After production of the YS-11 ended, Mitsubishi Heavy produced aircraft components for Boeing and Airbus.
Other reasons for Mitsubishi’s decision to develop the MRJ may be the machinery maker’s quest for a technological edge as well as the economic stimulus its production would give the country’s other industries, analysts said.
They said aircraft production benefits makers of 3 million components — about 100 times the number of automobile components.
The MRJ project will be boosted by financial help from the government. The Ministry of Economy, Trade and Industry plans to finance about ¥50 billion of the total development costs of ¥150 billion to ¥180 billion.
Another factor pushing Mitsubishi was the large potential of the regional jet market, even if competition with Bombardier and Empresa is expected to be stiff.
The demand for regional jets is expected to increase by about 4,500 jets by the end of 2027 due to existing turboprop planes being replaced by faster and quieter jets.
Another reason is that airlines will introduce regional jets for some routes to replace large jets and improve cost-efficiency, said Nobuhiro Baba, senior general manager for marketing at Japan Aircraft Development Corporation.
The United States and Europe have a broad range of regional routes between small cities, where turboprops are still flying, he added.

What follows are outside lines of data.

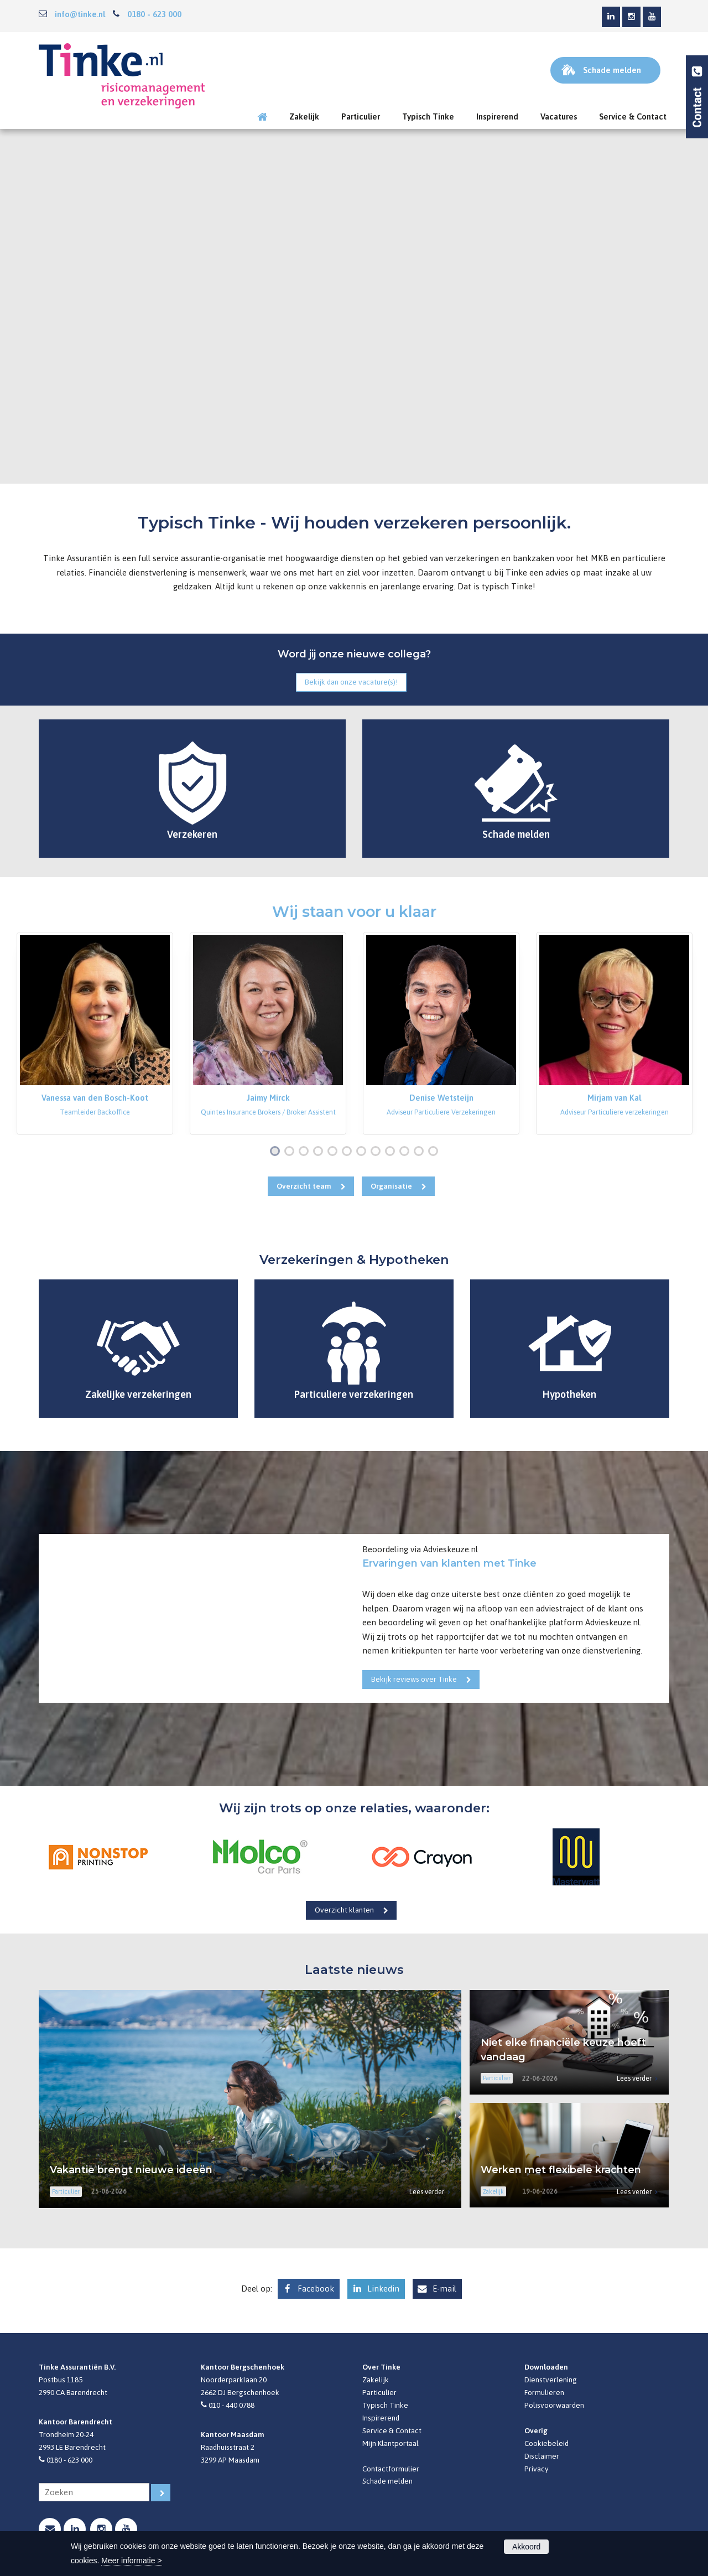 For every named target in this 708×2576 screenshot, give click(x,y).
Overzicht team (304, 1185)
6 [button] (349, 1152)
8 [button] (378, 1152)
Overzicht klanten (344, 1909)
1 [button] (277, 1152)
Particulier (379, 2392)
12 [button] (435, 1152)
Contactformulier (390, 2468)
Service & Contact (391, 2430)
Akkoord (526, 2546)
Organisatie (391, 1185)
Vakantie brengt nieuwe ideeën (131, 2170)
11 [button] (421, 1152)
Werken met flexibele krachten (561, 2170)
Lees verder (426, 2192)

The demand from China is also strong, with nearly one-fourth of the entire new demand coming from the rapidly growing nation, he said.
“The standard of living is rising and the number of people who can afford airline tickets is increasing,” Baba said. “Also, it is much easier to build airports than highways and railroads in the vast country.”
As for Japan, at least 50 jets will be required on the back of the scheduled expansion of Haneda airport in 2010. The expansion will help airlines gain more room to operate smaller jets more frequently, he added.